The stranger shuddered and took off in the opposite direction. There the trees did not appear more hospitable, but getting far from the dark silhouette was now all that mattered. The twilight was falling quicker—he hurried his pace, walking through some cypress-laden woods. To his relief, the somber forest part of the trail was short, and he was soon traversing a wide meadow heading toward the Eastern coast. The foreigner could now make out a group of buildings; it was a little town perched on top of a natural rock formation. The little lights blinking in the face of the forthcoming night promised warmth and shelter.
As the sky kept darkening, the man quickened his descent down the zigzagging path to the village, but a sheet of mist began creeping in as the ocean air cooled, the Sun’s final rays failing to warm it any longer. The vapor suddenly thickened and began to block the view now, barely revealing the town. The fog permeated the scene and the scarlet twilight colored it with purplish cool colors in the most strange ways.
The wanderer reached the outskirts of the little town teetering on top of the jutting cliff face. A peculiar-shaped sign welcomed the visitor. It read ‘Welcome to Sunny Shores’. On the sign was painted a blazing Sun, with a smiling face in its middle. Was it the cold, or did the grin just make him shiver?
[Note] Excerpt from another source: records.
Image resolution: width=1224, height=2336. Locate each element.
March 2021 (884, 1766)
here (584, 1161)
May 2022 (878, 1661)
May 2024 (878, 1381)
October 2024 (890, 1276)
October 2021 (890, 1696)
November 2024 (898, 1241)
The visitor crept through the town’s foggy gates. The man’s heart pounded with inquietude as he shortened his pace, tiptoeing onward down the foggy street of what appeared to be a ghost town. There to his left emerged some obscure forms of the first houses. No living creatures seemed to dwell in the midst of these murky structures. His impression was that the buildings were designed in an older style—architecture reminiscent of the designs of the Mediterranean, a strange version of the Italian Riviera.
Some street lamps began to glow, the orbs hanging heavy in the air. No people prowled about, but then he spotted a stronger light source coming from one of the alleyways. He stopped, as if listening to a sound. Carefully, he entered the mist and lurched toward the glowing display.
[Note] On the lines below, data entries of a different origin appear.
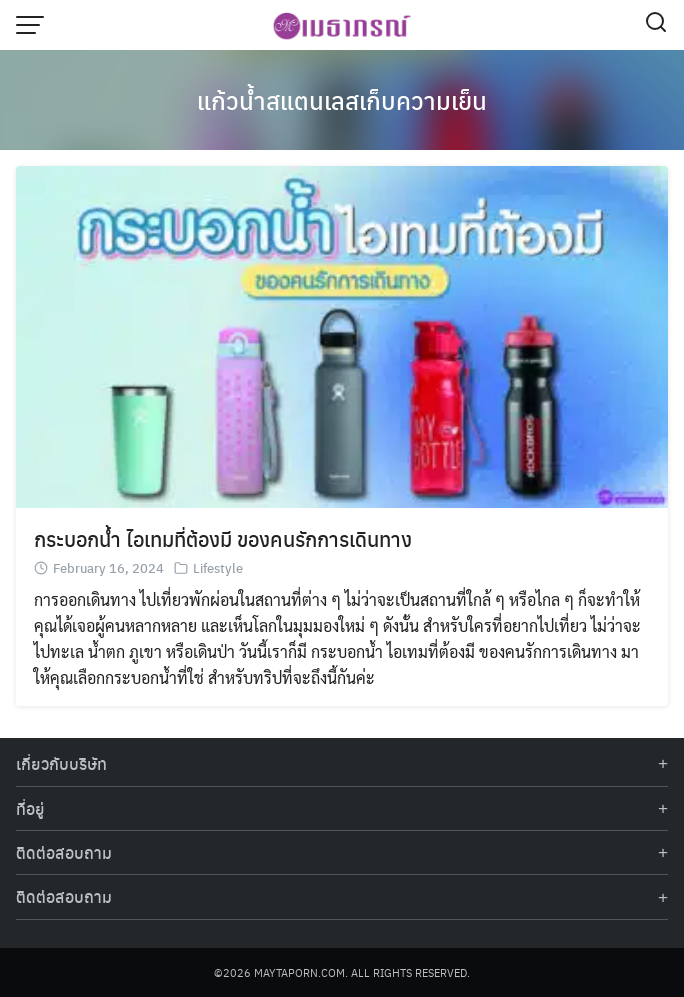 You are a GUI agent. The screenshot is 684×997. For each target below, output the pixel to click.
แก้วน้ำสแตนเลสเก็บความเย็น (342, 100)
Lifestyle (218, 567)
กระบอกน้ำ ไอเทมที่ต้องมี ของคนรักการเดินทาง (223, 538)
As he got closer to the shimmer, he noticed it was falling from a street level, grid-framed windowpane, shining, promising warmth of refuge through its green stained-glass. He could distinguish faint sounds coming from inside. Something shifted above him. Glancing up, he noticed a sign swaying in the chill of the sea breeze. It read ‘Cat & Mouse Tavern.’ The man swallowed. Slowly, he yanked on the heavy oaken door. The iron handle felt like ice.
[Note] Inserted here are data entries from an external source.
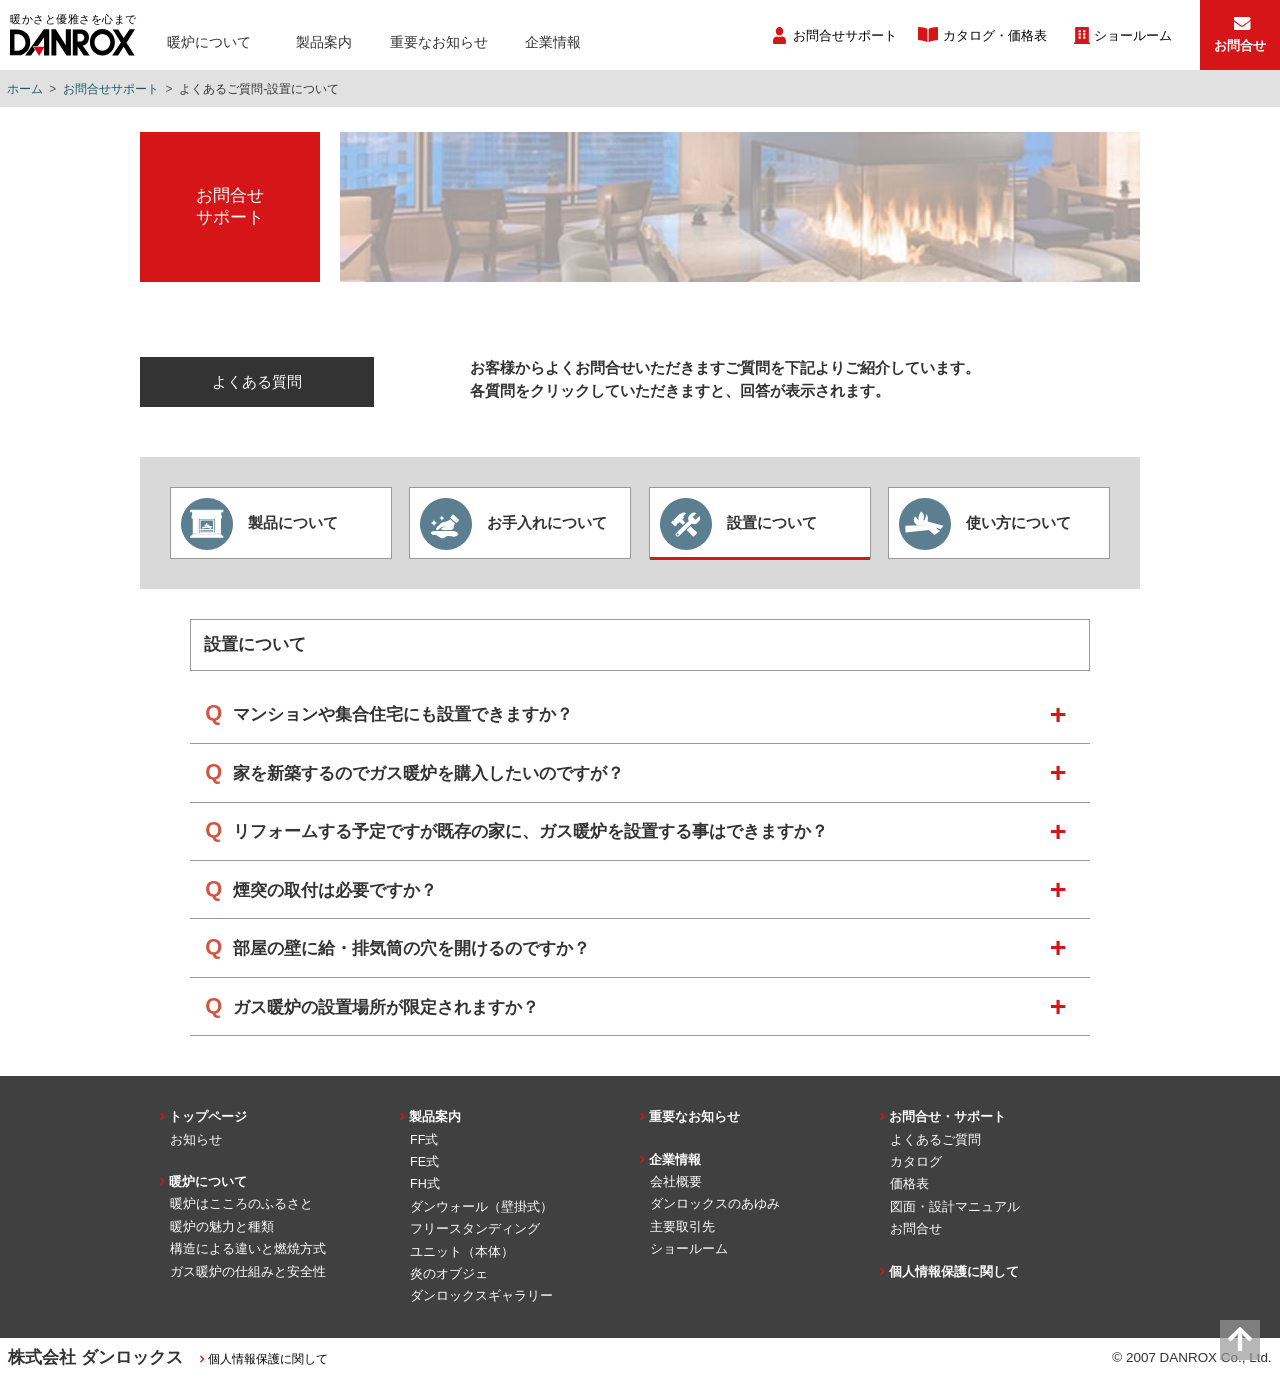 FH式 (425, 1184)
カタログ (916, 1162)
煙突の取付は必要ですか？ (335, 890)
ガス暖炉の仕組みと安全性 (248, 1272)
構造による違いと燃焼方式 (248, 1249)
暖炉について (209, 42)
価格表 (909, 1184)
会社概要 (676, 1182)
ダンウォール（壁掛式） (481, 1207)
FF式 (424, 1140)
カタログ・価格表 (995, 36)
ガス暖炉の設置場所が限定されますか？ (386, 1007)
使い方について (985, 524)
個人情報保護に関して (954, 1272)
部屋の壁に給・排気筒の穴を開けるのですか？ (411, 948)
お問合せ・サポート (947, 1117)
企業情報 (553, 42)
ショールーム (1133, 36)
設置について (738, 524)
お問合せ (916, 1229)
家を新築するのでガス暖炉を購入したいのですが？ (428, 773)
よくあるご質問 (935, 1140)
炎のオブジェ (449, 1274)
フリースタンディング (475, 1229)
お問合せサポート (845, 36)
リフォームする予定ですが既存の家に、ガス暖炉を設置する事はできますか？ (530, 831)
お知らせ (196, 1140)
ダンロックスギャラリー (481, 1296)
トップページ (208, 1117)
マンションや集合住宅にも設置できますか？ (403, 714)
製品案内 (324, 42)
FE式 (424, 1162)
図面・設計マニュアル (955, 1207)
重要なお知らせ (439, 42)
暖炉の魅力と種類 (222, 1227)
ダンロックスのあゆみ (715, 1204)
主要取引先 (682, 1227)
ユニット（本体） (462, 1252)
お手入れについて (513, 524)
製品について (259, 524)
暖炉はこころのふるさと (241, 1204)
The low murmur of the talk inside halted as soon as the guy walked into the tavern. Some wooden chairs and tables were spattered around the shabby space occupied by a half-a-dozen men. All sounds had now ceased. Everyone turned to stare at the stranger.
Behind the bar counter stood a fair young woman, appearing to be the barmaid, who now stopped her work of wiping a beer glass clean. She was wearing a red and white checkered apron around her young petite figure, with short-cut dark auburn hair, and a face shaped like a pretty pendant. The jewel was framed by dimples that could melt an iceberg—they now disappeared as she noticed the newcomer.
Amid the oppressing hush, eyes pointed at his back, the stranger held his shivering breath and took an unsure step forward, then another, each slouch making a thunderous noise. He eventually reached the bar counter.
"Good evening?” the barmaid said.
Daring not to turn around, the stranger merely focused on the barmaid and gave her a faltering whisper. "Could you please tell me…what is this place?”
She returned a little cock of the eyebrow as if having encountered yet another drunkard. "I suppose you’ll be wanting another drink to refresh your memory, huh?” The maid continued wiping the glass clean, then rose to her toes to peer over the newcomer’s shoulder. "Last calls, I’m telling you boys.”